Eleven of Europe’s leading ion beam facilities have joined forces to create the Spirit network, which was officially launched earlier this month at the Forschungszentrum Dresden-Rossendorf (FZD) Research Centre in Dresden, Germany. Spirit has €7 million in funding from the European Union and will be co-ordinated by the FZD.

The aim is to improve access to ion beam technologies for European scientists engaged in materials research. The technologies on offer provide important tools, in the production of surfaces with new or improved functions, for example, and also play an important role in the semiconductor industry. The network includes ion beam facilities in Germany, France, Belgium, Slovenia, Great Britain, Portugal, Croatia and Switzerland.

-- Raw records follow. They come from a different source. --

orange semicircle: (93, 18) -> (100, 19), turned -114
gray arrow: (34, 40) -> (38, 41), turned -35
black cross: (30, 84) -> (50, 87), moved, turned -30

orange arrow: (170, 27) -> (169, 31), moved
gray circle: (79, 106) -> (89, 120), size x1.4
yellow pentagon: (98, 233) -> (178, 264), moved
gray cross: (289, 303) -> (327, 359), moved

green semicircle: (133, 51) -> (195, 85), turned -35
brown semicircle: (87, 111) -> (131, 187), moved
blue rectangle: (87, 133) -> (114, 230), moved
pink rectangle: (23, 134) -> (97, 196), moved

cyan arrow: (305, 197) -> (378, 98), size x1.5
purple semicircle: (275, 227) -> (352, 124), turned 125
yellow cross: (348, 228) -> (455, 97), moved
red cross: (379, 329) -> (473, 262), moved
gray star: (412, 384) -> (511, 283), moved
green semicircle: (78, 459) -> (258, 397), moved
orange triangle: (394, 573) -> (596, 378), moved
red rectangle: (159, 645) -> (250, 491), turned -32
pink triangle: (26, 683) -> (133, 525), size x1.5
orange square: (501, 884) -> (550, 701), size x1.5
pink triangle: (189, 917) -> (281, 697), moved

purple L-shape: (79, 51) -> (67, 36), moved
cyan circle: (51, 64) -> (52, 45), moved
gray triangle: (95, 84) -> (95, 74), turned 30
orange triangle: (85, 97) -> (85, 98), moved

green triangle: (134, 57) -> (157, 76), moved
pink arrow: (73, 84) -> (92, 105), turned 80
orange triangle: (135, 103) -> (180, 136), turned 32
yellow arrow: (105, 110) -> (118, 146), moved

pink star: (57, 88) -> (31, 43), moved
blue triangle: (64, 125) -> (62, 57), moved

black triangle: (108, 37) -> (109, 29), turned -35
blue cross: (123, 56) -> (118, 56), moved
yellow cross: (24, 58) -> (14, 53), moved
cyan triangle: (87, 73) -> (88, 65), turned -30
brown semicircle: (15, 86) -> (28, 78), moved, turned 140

The network partners will offer transnational access to external users, with the EU covering the travelling and accommodation expenses of scientists, and supporting host laboratories with a user allowance. An international committee examines the applications for beam time under a common directive.

Spirit gives a flavour of how the European Commission could support the development of a European Research Area, allowing scientists from all over the continent to have access to scientific facilities in any country, making better use of the facilities that exist currently and avoiding the expense of duplicating expensive infrastructure in every member state.

The facilities involved in Spirit plan to carry out joint research projects, for example to improve the techniques and quality of targeted ion implantation on material surfaces, and to optimise methods for ion beam analysis. The partners will share the results of their research and make them available to external users. There will be regular meetings, exchange of scientific and technical staff as well as training weeks for technical personnel.

Meanwhile, Germany has opened three new experimental units for materials research at the GSI Helmholtz Centre for Heavy Ion Research in Darmstadt. The units have been set up alongside the GSI’s accelerator in a joint project by GSI, the Helmholtz Centre Berlin for Materials and Energy, and the universities of Darmstadt, Dresden, Göttingen, Heidelberg, Jena and Stuttgart.

“This will allow us to conduct ion beam experiments for materials research at the Helmholtz Association in a single place that is ideally equipped for the task,” said the Helmholtz Association’s president Jürgen Mlynek. Until the end of 2006 the Helmholtz Centre Berlin for Materials and Energy (formerly known as the Hahn-Meitner Institute) also operated an ion beam laboratory, whose experimental units have now been partially transferred to the GSI. The Berlin centre will now focus on neutron research and the operation and development of the BESSY II synchrotron radiation facility.

The merger was proposed by a committee of international experts and was funded by a €704,000 grant from the Helmholtz Association. The new units will allow scientists to build nanostructures and to study semiconductors and materials for use in the aerospace industry.